*** Information Section Begins ***

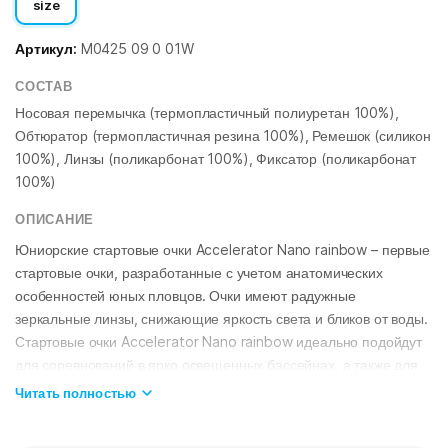
size
Артикул:
M0425 09 0 01W
СОСТАВ
Носовая перемычка (термопластичный полиуретан 100%),
Обтюратор (термопластичная резина 100%), Ремешок (силикон
100%), Линзы (поликарбонат 100%), Фиксатор (поликарбонат
100%)
ОПИСАНИЕ
Юниорские стартовые очки Accelerator Nano rainbow – первые
стартовые очки, разработанные с учетом анатомических
особенностей юных пловцов. Очки имеют радужные
зеркальные линзы, снижающие яркость света и бликов от воды.
Стартовые очки Accelerator Nano rainbow идеально подойдут
для соревнований в ярко освещенных бассейнах, а также для
тренировок в бассейне или на открытой воде.
Читать полностью
Обтекаемая форма очков и низкопрофильный обтюратор
позволяют снизить сопротивление потоку воды для достижения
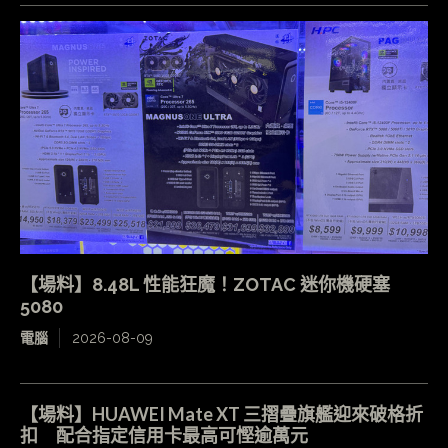
【場料】8.48L 性能狂魔！ZOTAC 迷你機硬塞
5080
電腦
2026-08-09
【場料】HUAWEI Mate XT 三摺疊旗艦迎來破格折
扣 配合指定信用卡最高可慳逾萬元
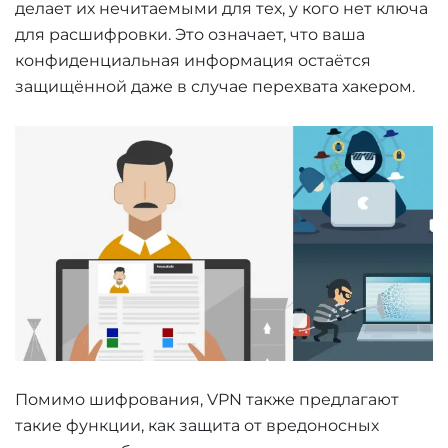
делает их нечитаемыми для тех, у кого нет ключа
для расшифровки. Это означает, что ваша
конфиденциальная информация остаётся
защищённой даже в случае перехвата хакером.
Помимо шифрования, VPN также предлагают
такие функции, как защита от вредоносных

*** Information Section Ends ***

#### What you need to do
Where in the records above does the word "Accelerator" appear? Copy each line that holds it.

#### Output for this task
Юниорские стартовые очки Accelerator Nano rainbow – первые
Стартовые очки Accelerator Nano rainbow идеально подойдут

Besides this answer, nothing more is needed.